Add in some terrible childhood trauma to the mix. Flashbacks give
us the young Bartlet as a pupil in one of those 1950s prep schools
where everyone wears a tweed jacket and sensitive students feel
guilty about their privilege. Unfortunately for the future President,
Bartlet Senior is the headmaster and he is not played by Robin Williams
(but by MSNBC pundit and West Wing writer Lawrence O'Donnell).
In the space of a few minutes we watch this ogre hit his son, sneer
at Catholicism, support censorship, and underpay his female staff.
Well, what else can you expect from a WASP in prime time?
Not, probably, shouting at God in Latin in the National Cathedral,
which is what we find President Bartlet doing at the end of Mrs.

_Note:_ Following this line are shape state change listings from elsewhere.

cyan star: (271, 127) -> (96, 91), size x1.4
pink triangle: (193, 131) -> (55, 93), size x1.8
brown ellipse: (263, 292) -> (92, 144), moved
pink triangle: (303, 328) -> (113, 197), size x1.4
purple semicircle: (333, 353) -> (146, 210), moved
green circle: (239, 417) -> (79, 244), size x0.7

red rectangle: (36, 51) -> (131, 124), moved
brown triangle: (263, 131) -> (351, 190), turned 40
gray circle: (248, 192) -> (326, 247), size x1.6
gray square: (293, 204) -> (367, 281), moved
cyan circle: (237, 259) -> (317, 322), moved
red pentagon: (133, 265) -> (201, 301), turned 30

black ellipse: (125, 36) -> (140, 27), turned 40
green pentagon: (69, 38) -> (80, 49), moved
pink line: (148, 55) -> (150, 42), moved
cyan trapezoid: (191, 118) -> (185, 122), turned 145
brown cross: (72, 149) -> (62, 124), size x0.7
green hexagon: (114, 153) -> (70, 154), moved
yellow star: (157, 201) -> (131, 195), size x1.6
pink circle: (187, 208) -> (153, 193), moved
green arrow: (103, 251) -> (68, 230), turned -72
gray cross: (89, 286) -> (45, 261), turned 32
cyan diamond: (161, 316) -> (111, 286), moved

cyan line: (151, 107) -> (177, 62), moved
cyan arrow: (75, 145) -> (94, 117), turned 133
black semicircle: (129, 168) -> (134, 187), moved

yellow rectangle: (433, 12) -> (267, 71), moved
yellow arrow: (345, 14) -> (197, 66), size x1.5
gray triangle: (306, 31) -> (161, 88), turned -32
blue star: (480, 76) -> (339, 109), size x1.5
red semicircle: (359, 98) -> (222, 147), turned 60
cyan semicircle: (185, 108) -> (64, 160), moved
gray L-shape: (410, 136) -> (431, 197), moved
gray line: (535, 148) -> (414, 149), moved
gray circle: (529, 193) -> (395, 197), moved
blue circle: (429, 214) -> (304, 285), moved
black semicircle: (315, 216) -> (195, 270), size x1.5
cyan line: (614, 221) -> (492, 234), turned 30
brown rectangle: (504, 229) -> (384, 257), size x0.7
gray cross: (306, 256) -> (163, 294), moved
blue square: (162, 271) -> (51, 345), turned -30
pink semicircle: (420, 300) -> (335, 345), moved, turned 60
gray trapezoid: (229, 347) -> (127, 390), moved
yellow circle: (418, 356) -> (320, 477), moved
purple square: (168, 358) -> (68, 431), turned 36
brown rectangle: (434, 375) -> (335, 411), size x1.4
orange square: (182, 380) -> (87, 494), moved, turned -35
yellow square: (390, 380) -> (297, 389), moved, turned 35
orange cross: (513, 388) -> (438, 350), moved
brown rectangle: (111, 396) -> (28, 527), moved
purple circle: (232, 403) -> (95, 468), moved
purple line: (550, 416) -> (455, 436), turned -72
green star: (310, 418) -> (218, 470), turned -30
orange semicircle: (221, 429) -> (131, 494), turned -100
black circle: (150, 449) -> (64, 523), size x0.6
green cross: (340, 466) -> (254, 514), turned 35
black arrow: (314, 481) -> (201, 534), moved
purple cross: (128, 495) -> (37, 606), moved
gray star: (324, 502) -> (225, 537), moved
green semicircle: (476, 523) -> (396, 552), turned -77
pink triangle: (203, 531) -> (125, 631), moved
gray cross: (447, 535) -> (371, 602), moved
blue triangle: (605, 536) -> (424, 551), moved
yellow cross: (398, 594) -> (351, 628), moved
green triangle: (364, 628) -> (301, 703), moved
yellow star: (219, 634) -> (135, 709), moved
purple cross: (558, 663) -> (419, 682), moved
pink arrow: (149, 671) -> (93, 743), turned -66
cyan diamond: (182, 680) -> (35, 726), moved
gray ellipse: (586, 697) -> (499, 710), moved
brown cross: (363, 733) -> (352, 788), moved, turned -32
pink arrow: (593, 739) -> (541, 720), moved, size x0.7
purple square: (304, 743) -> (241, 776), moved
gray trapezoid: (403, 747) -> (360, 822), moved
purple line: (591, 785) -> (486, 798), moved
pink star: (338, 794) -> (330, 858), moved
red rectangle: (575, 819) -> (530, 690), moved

Landingham's funeral. What a display! He hurls abuse at the deity
for allowing bad things to happen, particularly to a man such as
himself, who has, he whines, been a good president (there then followed
a laundry list of achievements that sounded suspiciously like those
once claimed by Bill Clinton). It was Martin Sheen's most spectacular
hissy fit since that Saigon hotel room in Apocalypse Now
and about as convincing, a piece of ripe ham to add to the West
Wing's usual baloney, and an ominous warning that this show
was about to turn very dark indeed. For incantations in Latin are
never good news. The last time one was tried in a Washington drama
was for The Exorcist, and that succeeded in riling up the
Devil.
Bartlet gets off lightly. The only apparition he raises is that
of the late Mrs. Landingham. She returns to the Oval Office, the
first dead left-wing lady to show up there since the days when Mrs.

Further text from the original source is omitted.